**Task to carry out**:
Repeat the entries below exactly. Begin with the first line and end with the line that contains "L'installazione".

**Data to examine**:
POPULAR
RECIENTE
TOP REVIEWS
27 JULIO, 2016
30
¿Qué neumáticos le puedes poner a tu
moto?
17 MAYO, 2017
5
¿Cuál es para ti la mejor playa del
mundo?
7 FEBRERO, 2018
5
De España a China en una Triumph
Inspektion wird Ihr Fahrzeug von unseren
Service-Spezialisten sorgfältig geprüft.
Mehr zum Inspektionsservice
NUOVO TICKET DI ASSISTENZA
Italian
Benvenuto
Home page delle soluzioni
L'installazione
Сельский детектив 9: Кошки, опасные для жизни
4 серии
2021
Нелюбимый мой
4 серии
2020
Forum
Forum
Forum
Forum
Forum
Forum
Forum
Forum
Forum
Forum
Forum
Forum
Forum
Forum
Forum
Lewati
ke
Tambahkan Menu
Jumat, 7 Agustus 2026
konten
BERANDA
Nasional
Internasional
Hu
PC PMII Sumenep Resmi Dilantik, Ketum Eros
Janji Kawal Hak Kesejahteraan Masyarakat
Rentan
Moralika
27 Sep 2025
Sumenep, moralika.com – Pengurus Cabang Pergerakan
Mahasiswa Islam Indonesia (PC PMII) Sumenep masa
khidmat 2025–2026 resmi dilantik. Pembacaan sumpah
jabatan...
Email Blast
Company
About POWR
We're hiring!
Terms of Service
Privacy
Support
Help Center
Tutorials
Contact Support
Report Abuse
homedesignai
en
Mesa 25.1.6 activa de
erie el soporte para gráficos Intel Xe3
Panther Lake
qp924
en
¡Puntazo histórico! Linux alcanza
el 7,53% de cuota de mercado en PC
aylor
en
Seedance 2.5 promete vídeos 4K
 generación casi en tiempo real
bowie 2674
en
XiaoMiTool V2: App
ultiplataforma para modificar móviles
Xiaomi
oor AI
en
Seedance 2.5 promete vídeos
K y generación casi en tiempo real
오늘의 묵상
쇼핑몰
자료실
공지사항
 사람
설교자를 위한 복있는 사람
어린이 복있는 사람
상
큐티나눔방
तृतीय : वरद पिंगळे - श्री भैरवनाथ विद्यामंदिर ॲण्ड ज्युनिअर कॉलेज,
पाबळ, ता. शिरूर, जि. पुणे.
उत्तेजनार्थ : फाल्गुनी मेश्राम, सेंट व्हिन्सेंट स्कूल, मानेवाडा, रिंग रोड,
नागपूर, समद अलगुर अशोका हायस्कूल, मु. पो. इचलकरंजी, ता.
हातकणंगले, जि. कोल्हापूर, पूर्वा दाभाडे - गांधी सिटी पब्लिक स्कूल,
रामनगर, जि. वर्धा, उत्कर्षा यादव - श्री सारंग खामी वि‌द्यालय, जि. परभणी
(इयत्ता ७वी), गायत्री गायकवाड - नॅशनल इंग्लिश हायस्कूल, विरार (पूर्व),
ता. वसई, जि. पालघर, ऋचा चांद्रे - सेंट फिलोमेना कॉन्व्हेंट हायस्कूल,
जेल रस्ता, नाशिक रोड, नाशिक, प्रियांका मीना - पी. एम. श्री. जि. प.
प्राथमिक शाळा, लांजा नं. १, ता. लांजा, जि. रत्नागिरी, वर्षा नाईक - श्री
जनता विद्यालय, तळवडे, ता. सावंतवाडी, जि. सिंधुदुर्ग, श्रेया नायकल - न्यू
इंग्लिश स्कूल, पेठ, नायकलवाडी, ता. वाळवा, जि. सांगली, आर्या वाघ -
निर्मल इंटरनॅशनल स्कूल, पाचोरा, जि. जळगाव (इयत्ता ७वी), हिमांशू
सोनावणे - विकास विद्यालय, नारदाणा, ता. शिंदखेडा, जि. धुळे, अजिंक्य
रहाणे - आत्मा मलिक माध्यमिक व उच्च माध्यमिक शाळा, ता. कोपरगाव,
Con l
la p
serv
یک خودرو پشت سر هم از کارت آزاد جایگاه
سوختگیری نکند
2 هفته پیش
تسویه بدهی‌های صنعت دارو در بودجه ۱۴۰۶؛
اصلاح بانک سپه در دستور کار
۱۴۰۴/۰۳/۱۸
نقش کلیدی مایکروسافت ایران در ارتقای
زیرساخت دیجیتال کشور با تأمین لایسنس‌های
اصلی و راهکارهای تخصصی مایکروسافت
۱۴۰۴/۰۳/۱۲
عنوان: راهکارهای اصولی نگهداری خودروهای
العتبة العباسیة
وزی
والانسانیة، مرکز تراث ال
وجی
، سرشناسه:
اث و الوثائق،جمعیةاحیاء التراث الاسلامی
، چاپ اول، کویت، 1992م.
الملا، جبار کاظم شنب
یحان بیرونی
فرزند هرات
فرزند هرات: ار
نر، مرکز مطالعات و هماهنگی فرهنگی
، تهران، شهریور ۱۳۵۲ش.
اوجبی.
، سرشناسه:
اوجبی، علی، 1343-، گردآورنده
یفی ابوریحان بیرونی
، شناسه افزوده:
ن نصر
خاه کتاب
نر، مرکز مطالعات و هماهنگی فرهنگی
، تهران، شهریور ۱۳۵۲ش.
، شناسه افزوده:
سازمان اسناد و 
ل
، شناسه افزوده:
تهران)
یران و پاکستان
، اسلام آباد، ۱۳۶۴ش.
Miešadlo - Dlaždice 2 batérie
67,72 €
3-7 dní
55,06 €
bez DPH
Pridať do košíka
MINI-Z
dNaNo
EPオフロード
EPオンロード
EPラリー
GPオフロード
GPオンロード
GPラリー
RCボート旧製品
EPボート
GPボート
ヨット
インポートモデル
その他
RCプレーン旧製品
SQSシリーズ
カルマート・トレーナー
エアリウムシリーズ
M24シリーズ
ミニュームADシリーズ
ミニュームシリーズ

**Exercise response**:
POPULAR
RECIENTE
TOP REVIEWS
27 JULIO, 2016
30
¿Qué neumáticos le puedes poner a tu
moto?
17 MAYO, 2017
5
¿Cuál es para ti la mejor playa del
mundo?
7 FEBRERO, 2018
5
De España a China en una Triumph
Inspektion wird Ihr Fahrzeug von unseren
Service-Spezialisten sorgfältig geprüft.
Mehr zum Inspektionsservice
NUOVO TICKET DI ASSISTENZA
Italian
Benvenuto
Home page delle soluzioni
L'installazione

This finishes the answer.